Re: [HACKERS] Parallel tuplesort (for parallel B-Tree index creation)

From: Robert Haas <robertmhaas(at)gmail(dot)com>
To: Peter Geoghegan <pg(at)bowt(dot)ie>
Cc: Andres Freund <andres(at)anarazel(dot)de>, Amit Kapila <amit(dot)kapila16(at)gmail(dot)com>, Thomas Munro <thomas(dot)munro(at)enterprisedb(dot)com>, Rushabh Lathia <rushabh(dot)lathia(at)gmail(dot)com>, Heikki Linnakangas <hlinnaka(at)iki(dot)fi>, Pg Hackers <pgsql-hackers(at)postgresql(dot)org>, Corey Huinker <corey(dot)huinker(at)gmail(dot)com>
Subject: Re: [HACKERS] Parallel tuplesort (for parallel B-Tree index creation)
Date: 2018-02-05 17:43:44
Message-ID: CA+TgmoZPbfrrEMmHLptDK9tTdhJPB=yEDFDurgMB11cYm4LviQ@mail.gmail.com
Views: Raw Message | Whole Thread | Download mbox | Resend email
Thread:
Lists: pgsql-hackers

On Fri, Feb 2, 2018 at 10:26 PM, Peter Geoghegan <pg(at)bowt(dot)ie> wrote:
> My proposed commit message
> has a full explanation of the Valgrind issue, which I won't repeat
> here.

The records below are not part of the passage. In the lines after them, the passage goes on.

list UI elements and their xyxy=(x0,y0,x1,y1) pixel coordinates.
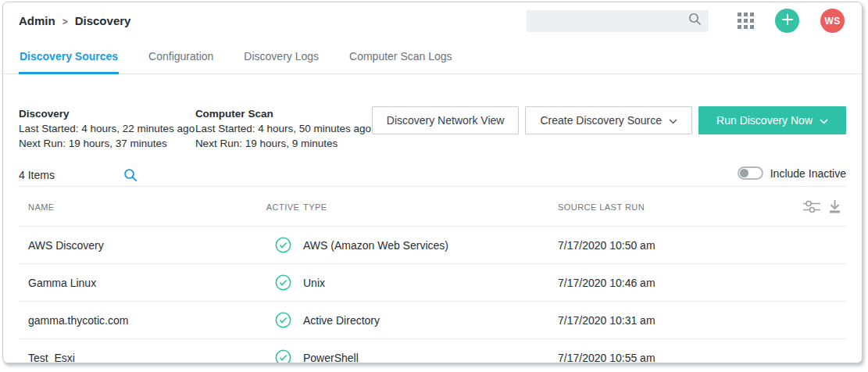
run-discovery-now-label: Run Discovery Now xyxy=(716,114,813,127)
discovery-network-view-label: Discovery Network View xyxy=(387,114,505,127)
items-count: 4 Items xyxy=(19,169,55,181)
source-type: Active Directory xyxy=(303,302,550,339)
computer-scan-summary: Computer Scan Last Started: 4 hours, 50 … xyxy=(195,106,372,151)
column-header-active[interactable]: ACTIVE xyxy=(263,187,303,227)
include-inactive-toggle[interactable] xyxy=(738,166,763,180)
active-cell xyxy=(263,264,303,302)
discovery-summary: Discovery Last Started: 4 hours, 22 minu… xyxy=(19,106,195,151)
app-grid-icon[interactable] xyxy=(738,13,754,29)
avatar[interactable]: WS xyxy=(820,9,845,33)
source-last-run: 7/17/2020 10:31 am xyxy=(550,302,796,339)
source-name[interactable]: Gamma Linux xyxy=(19,264,263,302)
breadcrumb-admin[interactable]: Admin xyxy=(19,14,55,27)
content: Discovery Last Started: 4 hours, 22 minu… xyxy=(3,106,862,363)
computer-scan-summary-title: Computer Scan xyxy=(195,106,372,121)
add-button[interactable] xyxy=(775,9,799,33)
breadcrumb-discovery: Discovery xyxy=(75,14,131,27)
summary-row: Discovery Last Started: 4 hours, 22 minu… xyxy=(19,106,846,151)
toggle-knob xyxy=(740,169,748,177)
source-name[interactable]: AWS Discovery xyxy=(19,227,263,264)
active-check-icon xyxy=(275,238,291,250)
avatar-initials: WS xyxy=(825,16,841,27)
app-window: Admin > Discovery xyxy=(2,2,863,363)
chevron-down-icon xyxy=(669,114,677,127)
chevron-down-icon xyxy=(820,114,828,127)
row-actions xyxy=(796,339,846,364)
create-discovery-source-button[interactable]: Create Discovery Source xyxy=(525,106,692,134)
column-header-name[interactable]: NAME xyxy=(19,187,263,227)
active-check-icon xyxy=(275,313,291,325)
table-row[interactable]: AWS Discovery AWS (Amazon Web Services) … xyxy=(19,227,846,264)
action-buttons: Discovery Network View Create Discovery … xyxy=(372,106,846,134)
active-cell xyxy=(263,302,303,339)
discovery-sources-table: NAME ACTIVE TYPE SOURCE LAST RUN xyxy=(19,187,846,363)
computer-scan-next-run: Next Run: 19 hours, 9 minutes xyxy=(195,136,372,151)
global-search-input[interactable] xyxy=(534,15,688,27)
search-icon xyxy=(688,13,702,29)
column-settings-icon[interactable] xyxy=(803,200,820,215)
source-last-run: 7/17/2020 10:50 am xyxy=(550,227,796,264)
export-download-icon[interactable] xyxy=(828,199,841,215)
column-header-source-last-run[interactable]: SOURCE LAST RUN xyxy=(550,187,796,227)
include-inactive-label: Include Inactive xyxy=(770,167,846,180)
table-row[interactable]: Test_Esxi PowerShell 7/17/2020 10:55 am xyxy=(19,339,846,364)
create-discovery-source-label: Create Discovery Source xyxy=(540,114,662,127)
discovery-summary-title: Discovery xyxy=(19,106,195,121)
discovery-next-run: Next Run: 19 hours, 37 minutes xyxy=(19,136,195,151)
list-toolbar: 4 Items Include Inactive xyxy=(19,163,846,187)
plus-icon xyxy=(782,14,793,27)
active-check-icon xyxy=(275,275,291,288)
source-last-run: 7/17/2020 10:46 am xyxy=(550,264,796,302)
discovery-last-started: Last Started: 4 hours, 22 minutes ago xyxy=(19,121,195,136)
row-actions xyxy=(796,264,846,302)
global-search[interactable] xyxy=(527,10,709,32)
computer-scan-last-started: Last Started: 4 hours, 50 minutes ago xyxy=(195,121,372,136)
source-name[interactable]: Test_Esxi xyxy=(19,339,263,364)
column-header-type[interactable]: TYPE xyxy=(303,187,550,227)
source-name[interactable]: gamma.thycotic.com xyxy=(19,302,263,339)
topbar-right: WS xyxy=(527,9,845,33)
discovery-network-view-button[interactable]: Discovery Network View xyxy=(372,106,520,134)
screen: Admin > Discovery xyxy=(0,0,868,372)
run-discovery-now-button[interactable]: Run Discovery Now xyxy=(698,106,846,134)
table-header-row: NAME ACTIVE TYPE SOURCE LAST RUN xyxy=(19,187,846,227)
table-row[interactable]: gamma.thycotic.com Active Directory 7/17… xyxy=(19,302,846,339)
chevron-right-icon: > xyxy=(63,16,68,27)
include-inactive-toggle-wrap[interactable]: Include Inactive xyxy=(738,166,846,183)
active-cell xyxy=(263,339,303,364)
breadcrumb: Admin > Discovery xyxy=(19,14,130,27)
tab-computer-scan-logs[interactable]: Computer Scan Logs xyxy=(348,50,453,73)
tab-bar: Discovery Sources Configuration Discover… xyxy=(3,39,862,74)
source-type: Unix xyxy=(303,264,550,302)
active-cell xyxy=(263,227,303,264)
table-row[interactable]: Gamma Linux Unix 7/17/2020 10:46 am xyxy=(19,264,846,302)
tab-discovery-sources[interactable]: Discovery Sources xyxy=(19,50,119,73)
top-bar: Admin > Discovery xyxy=(3,2,862,39)
source-type: PowerShell xyxy=(303,339,550,364)
table-search-icon[interactable] xyxy=(123,168,138,182)
active-check-icon xyxy=(275,350,291,363)
row-actions xyxy=(796,302,846,339)
source-last-run: 7/17/2020 10:55 am xyxy=(550,339,796,364)
table-header-icons xyxy=(796,187,846,227)
tab-discovery-logs[interactable]: Discovery Logs xyxy=(243,50,320,73)
source-type: AWS (Amazon Web Services) xyxy=(303,227,550,264)
row-actions xyxy=(796,227,846,264)
tab-configuration[interactable]: Configuration xyxy=(148,50,214,73)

Go read it before reading the rest of this e-mail.

I'm going to paste the first two sentences of your proposed commit
message in here for the convenience of other readers, since I want to
reply to them.

# LogicalTapeFreeze() may write out its first block when it is dirty but
# not full, and then immediately read the first block back in from its
# BufFile as a BLCKSZ-width block. This can only occur in rare cases
# where next to no tuples were written out, which is only possible with
# parallel external tuplesorts.

So, if I understand correctly what you're saying here, valgrind is
totally cool with us writing out an only-partially-initialized block
to a disk file, but it's got a real problem with us reading that data
back into the same memory space it already occupies. That's a little
odd. I presume that it's common for the tail of the final block
written to be uninitialized, but normally when we then go read block
0, that's some other, fully initialized block.

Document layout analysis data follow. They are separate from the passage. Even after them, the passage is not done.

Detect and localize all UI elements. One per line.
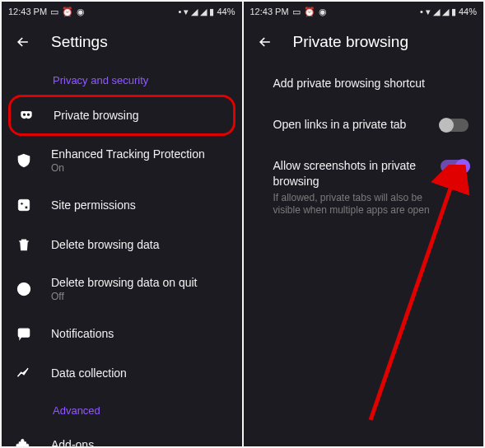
- menu-label: Site permissions: [51, 198, 229, 212]
- hotspot-icon: ◉: [319, 7, 327, 17]
- puzzle-icon: [16, 436, 32, 446]
- menu-label: Delete browsing data on quit: [51, 276, 229, 289]
- menu-data-collection[interactable]: Data collection: [2, 353, 242, 393]
- signal-icon: ◢: [442, 7, 449, 17]
- wifi-icon: ▾: [184, 7, 189, 17]
- pb-add-shortcut[interactable]: Add private browsing shortcut: [244, 63, 484, 104]
- alarm-icon: ⏰: [62, 7, 73, 17]
- signal-icon: ◢: [191, 7, 198, 17]
- status-bar: 12:43 PM ▭ ⏰ ◉ • ▾ ◢ ◢ ▮ 44%: [244, 2, 484, 21]
- chart-icon: [16, 365, 32, 381]
- menu-label: Notifications: [51, 327, 229, 340]
- battery-icon: ▮: [451, 7, 456, 17]
- menu-sub: Off: [51, 291, 229, 302]
- menu-label: Add-ons: [51, 438, 229, 446]
- status-battery: 44%: [459, 7, 477, 16]
- menu-label: Private browsing: [54, 109, 226, 122]
- toggle-open-links[interactable]: [441, 119, 469, 132]
- wifi-icon: ▾: [426, 7, 431, 17]
- annotation-arrow: [329, 165, 478, 428]
- shield-icon: [16, 152, 32, 169]
- menu-enhanced-tracking[interactable]: Enhanced Tracking Protection On: [2, 136, 242, 185]
- close-circle-icon: [16, 281, 32, 297]
- menu-private-browsing[interactable]: Private browsing: [8, 95, 236, 136]
- svg-line-5: [371, 181, 453, 420]
- chat-icon: ▭: [292, 7, 301, 17]
- menu-delete-on-quit[interactable]: Delete browsing data on quit Off: [2, 264, 242, 314]
- svg-point-1: [21, 203, 23, 205]
- menu-sub: On: [51, 162, 229, 174]
- svg-rect-0: [18, 199, 29, 210]
- pb-label: Open links in a private tab: [273, 117, 431, 132]
- back-icon[interactable]: [15, 34, 31, 50]
- signal-icon: ◢: [433, 7, 440, 17]
- menu-notifications[interactable]: Notifications: [2, 314, 242, 353]
- menu-label: Enhanced Tracking Protection: [51, 147, 229, 161]
- status-bar: 12:43 PM ▭ ⏰ ◉ • ▾ ◢ ◢ ▮ 44%: [2, 2, 242, 21]
- svg-rect-3: [18, 329, 29, 337]
- section-advanced: Advanced: [2, 393, 242, 425]
- menu-site-permissions[interactable]: Site permissions: [2, 185, 242, 225]
- battery-icon: ▮: [209, 7, 214, 17]
- menu-addons[interactable]: Add-ons: [2, 425, 242, 446]
- section-privacy: Privacy and security: [2, 63, 242, 95]
- menu-label: Delete browsing data: [51, 238, 229, 251]
- settings-screen: 12:43 PM ▭ ⏰ ◉ • ▾ ◢ ◢ ▮ 44% Settings Pr…: [2, 2, 242, 446]
- mask-icon: [18, 107, 35, 124]
- status-time: 12:43 PM: [8, 7, 47, 16]
- chat-icon: [16, 325, 32, 342]
- chat-icon: ▭: [50, 7, 58, 17]
- page-title: Settings: [51, 33, 108, 51]
- trash-icon: [16, 236, 32, 253]
- back-icon[interactable]: [257, 34, 273, 50]
- page-title: Private browsing: [293, 33, 408, 51]
- pb-label: Add private browsing shortcut: [273, 76, 469, 91]
- signal-icon: ◢: [200, 7, 207, 17]
- alarm-icon: ⏰: [304, 7, 315, 17]
- header: Settings: [2, 21, 242, 63]
- dot-icon: •: [420, 7, 423, 16]
- menu-label: Data collection: [51, 366, 229, 380]
- pb-open-links[interactable]: Open links in a private tab: [244, 104, 484, 145]
- status-battery: 44%: [217, 7, 235, 16]
- header: Private browsing: [244, 21, 484, 63]
- hotspot-icon: ◉: [77, 7, 85, 17]
- permissions-icon: [16, 197, 32, 213]
- menu-delete-data[interactable]: Delete browsing data: [2, 225, 242, 264]
- status-time: 12:43 PM: [250, 7, 289, 16]
- dot-icon: •: [179, 7, 182, 16]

It seems like it would be pretty easy to just suppress the useless
read when we've already got the correct data, and I'd lean toward
going that direction since it's a valid optimization anyway. But I'd
like to hear some opinions from people who use and think about
valgrind more than I do (Tom, Andres, Noah, ...?).

> It might seem like my suppression is overly broad, or not broad
> enough, since it essentially targets LogicalTapeFreeze(). I don't
> think it is, though, because this can occur in two places within
> LogicalTapeFreeze() -- it can occur in the place we actually saw the
> issue on lousyjack, from the ltsReadBlock() call within
> LogicalTapeFreeze(), as well as a second place -- when
> BufFileExportShared() is called. I found that you have to tweak code
> to prevent it happening in the first place before you'll see it happen
> in the second place.

I don't quite see how that would happen, because BufFileExportShared,
at least AFAICS, doesn't touch the buffer?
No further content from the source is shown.